--- START ---
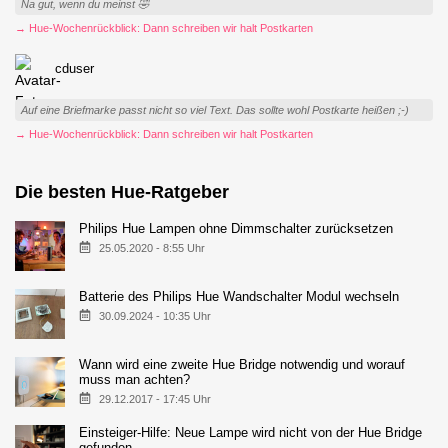
Na gut, wenn du meinst 🤣
→ Hue-Wochenrückblick: Dann schreiben wir halt Postkarten
cduser
Auf eine Briefmarke passt nicht so viel Text. Das sollte wohl Postkarte heißen ;-)
→ Hue-Wochenrückblick: Dann schreiben wir halt Postkarten
Die besten Hue-Ratgeber
Philips Hue Lampen ohne Dimmschalter zurücksetzen
25.05.2020 - 8:55 Uhr
Batterie des Philips Hue Wandschalter Modul wechseln
30.09.2024 - 10:35 Uhr
Wann wird eine zweite Hue Bridge notwendig und worauf
muss man achten?
29.12.2017 - 17:45 Uhr
Einsteiger-Hilfe: Neue Lampe wird nicht von der Hue Bridge
gefunden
--- END ---
# What to produce
Produce a verbatim transcription of every line in the listing, images omitted.

# Reply
Na gut, wenn du meinst 🤣
→ Hue-Wochenrückblick: Dann schreiben wir halt Postkarten
cduser
Auf eine Briefmarke passt nicht so viel Text. Das sollte wohl Postkarte heißen ;-)
→ Hue-Wochenrückblick: Dann schreiben wir halt Postkarten
Die besten Hue-Ratgeber
Philips Hue Lampen ohne Dimmschalter zurücksetzen
25.05.2020 - 8:55 Uhr
Batterie des Philips Hue Wandschalter Modul wechseln
30.09.2024 - 10:35 Uhr
Wann wird eine zweite Hue Bridge notwendig und worauf
muss man achten?
29.12.2017 - 17:45 Uhr
Einsteiger-Hilfe: Neue Lampe wird nicht von der Hue Bridge
gefunden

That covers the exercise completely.